I’ll retract my comments on the unfavourable impact on nutritional values until i can do a media search in the scientific literature although the first item, Health Check, eludes to it.

Mirozen and others considering an alternative cooking and reheating appliance to a microwave oven or sous vide might investigate the Cuisinart Cookfresh Digital Glass Steamer (Item STM-1000C). I have found pressureless steam cooking to be particularly useful for reheating meals and cooking vegetables in about twice the time required in a microwave oven.

Very interesting indeed. Do you have the name of the doctor? Any press release or similar that mentions that he was forced to halt his research? Maybe the contact details of the microwave oven trade association so I can get in touch with them and follow up? Any link that would tell me in more detail what happened? Maybe the link to where you found out about this in the first place?

Aha. So, there is damage, but not so that people would notice it. In other words, people don’t know that they’ve been damaged unless someone tells them that they have been damaged?

Someone didn’t shake the bottle and didn’t test the temperature before sticking the bottle into the baby’s mouth. Yes, the problem here definitely is the microwaves…

So, there are all the dietitians, food scientists, universities, microwave manufacturers, the WHO, FDA, NIH, governments, medical journals, the trade press, TV channels, newspapers, and my neighbours… All of them are in cahoots to prevent people from finding out that microwaves are harmful.

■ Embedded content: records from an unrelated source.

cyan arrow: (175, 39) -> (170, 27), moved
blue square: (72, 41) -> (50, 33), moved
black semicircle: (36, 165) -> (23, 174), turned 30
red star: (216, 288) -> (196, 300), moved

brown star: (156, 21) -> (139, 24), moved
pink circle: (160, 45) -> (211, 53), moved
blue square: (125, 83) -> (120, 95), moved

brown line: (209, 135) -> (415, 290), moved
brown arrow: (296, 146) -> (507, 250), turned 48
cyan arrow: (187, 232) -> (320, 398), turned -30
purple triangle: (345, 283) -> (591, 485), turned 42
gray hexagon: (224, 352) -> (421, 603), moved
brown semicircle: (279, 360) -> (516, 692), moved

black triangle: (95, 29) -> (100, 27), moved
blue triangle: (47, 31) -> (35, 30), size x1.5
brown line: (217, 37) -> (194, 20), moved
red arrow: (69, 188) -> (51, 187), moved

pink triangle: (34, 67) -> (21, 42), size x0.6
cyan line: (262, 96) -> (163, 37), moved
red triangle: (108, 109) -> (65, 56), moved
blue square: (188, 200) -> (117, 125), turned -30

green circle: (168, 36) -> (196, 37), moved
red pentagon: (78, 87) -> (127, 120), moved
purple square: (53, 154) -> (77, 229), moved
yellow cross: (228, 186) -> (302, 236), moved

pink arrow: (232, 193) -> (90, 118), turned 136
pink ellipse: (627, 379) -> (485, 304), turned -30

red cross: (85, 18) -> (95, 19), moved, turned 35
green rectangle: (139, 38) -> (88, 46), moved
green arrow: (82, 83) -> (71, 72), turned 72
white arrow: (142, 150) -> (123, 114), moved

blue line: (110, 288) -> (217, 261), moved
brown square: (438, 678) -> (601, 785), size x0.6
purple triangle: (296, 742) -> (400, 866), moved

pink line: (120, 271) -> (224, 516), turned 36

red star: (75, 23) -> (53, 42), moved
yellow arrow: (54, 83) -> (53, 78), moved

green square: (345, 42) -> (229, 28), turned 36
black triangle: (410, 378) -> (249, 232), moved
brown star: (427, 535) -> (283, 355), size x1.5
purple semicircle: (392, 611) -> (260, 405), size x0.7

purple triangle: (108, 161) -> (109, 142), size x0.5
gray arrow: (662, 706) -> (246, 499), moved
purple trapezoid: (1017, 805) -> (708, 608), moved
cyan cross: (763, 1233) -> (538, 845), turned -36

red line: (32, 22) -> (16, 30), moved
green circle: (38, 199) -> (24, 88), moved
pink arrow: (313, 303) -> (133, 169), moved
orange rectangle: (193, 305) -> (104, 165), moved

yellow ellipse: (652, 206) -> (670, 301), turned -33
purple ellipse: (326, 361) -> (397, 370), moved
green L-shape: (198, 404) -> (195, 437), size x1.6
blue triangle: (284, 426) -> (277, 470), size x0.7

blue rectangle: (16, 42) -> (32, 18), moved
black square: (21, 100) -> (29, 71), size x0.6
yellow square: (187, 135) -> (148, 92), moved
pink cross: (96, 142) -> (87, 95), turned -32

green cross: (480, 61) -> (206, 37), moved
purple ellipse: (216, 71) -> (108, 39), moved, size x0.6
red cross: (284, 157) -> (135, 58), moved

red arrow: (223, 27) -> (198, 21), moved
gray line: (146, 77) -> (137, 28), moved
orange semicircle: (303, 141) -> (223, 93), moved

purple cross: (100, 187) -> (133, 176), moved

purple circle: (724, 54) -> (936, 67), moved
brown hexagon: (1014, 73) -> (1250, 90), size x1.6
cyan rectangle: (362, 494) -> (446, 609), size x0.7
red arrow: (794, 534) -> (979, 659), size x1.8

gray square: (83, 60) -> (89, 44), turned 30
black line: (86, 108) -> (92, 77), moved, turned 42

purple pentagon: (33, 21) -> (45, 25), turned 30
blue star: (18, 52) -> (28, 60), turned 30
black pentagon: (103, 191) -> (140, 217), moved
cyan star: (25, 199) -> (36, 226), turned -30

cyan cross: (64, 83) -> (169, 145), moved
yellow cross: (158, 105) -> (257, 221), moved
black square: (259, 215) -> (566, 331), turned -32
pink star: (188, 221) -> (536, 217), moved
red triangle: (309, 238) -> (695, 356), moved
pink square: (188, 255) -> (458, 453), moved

It’s a conspiracy, for sure! Because all these people and organisations stand to gain a lot if half the world’s population were to die of microwave exposure. Mega-riches coming right up, closely followed by world domination.

I live and learn.

Michi, i don’t retain the depth of media and links from as long ago as you expect, but i do have a little helpful information for you.

It was food scientist Dr. Hans Ulrich Hertel who conducted his 1991 research that was objected to by the Swiss Electrical Appliance industry. As i recall he was subsequently tried in court and found guilty of interfering with commerce (and no i do not have the court transcripts as i am not fluent in any of the official Swiss languages, except maybe culinary French.).

Here’a an article with more details on Dr. Hertel’s research:

There is a wealth of detailed opinion on the topic from many Naturopaths with whom i have little truck, but if you are interested Case Adams’ book is a good place to start along with studies by Lita Lee, Ph.D.

For a more contemporary and exhaustive, - at least for me, review on the topic of microwave ovens you might want to avail yourself of the research from Professor Emeritus Martin Paul, Ph.D. If you have some spare time you might want to go through his published “List of 123 Reviews on Non-Thermal Effects of Microwave/Lower Frequency EMF’s”. It provides a wealth of detailed information on what’s available in the scientific literature with each item citing a dozen to over a hundred references. And if you consider the references in those citations there must be many thousands of items to read on the existence of adverse health effects.

All that is far too much for me although i might consider in the fullness of time writing a detailed and useful contribution on my experience of further media searches of the topic for the International Journal of Polymorphous Pomposity.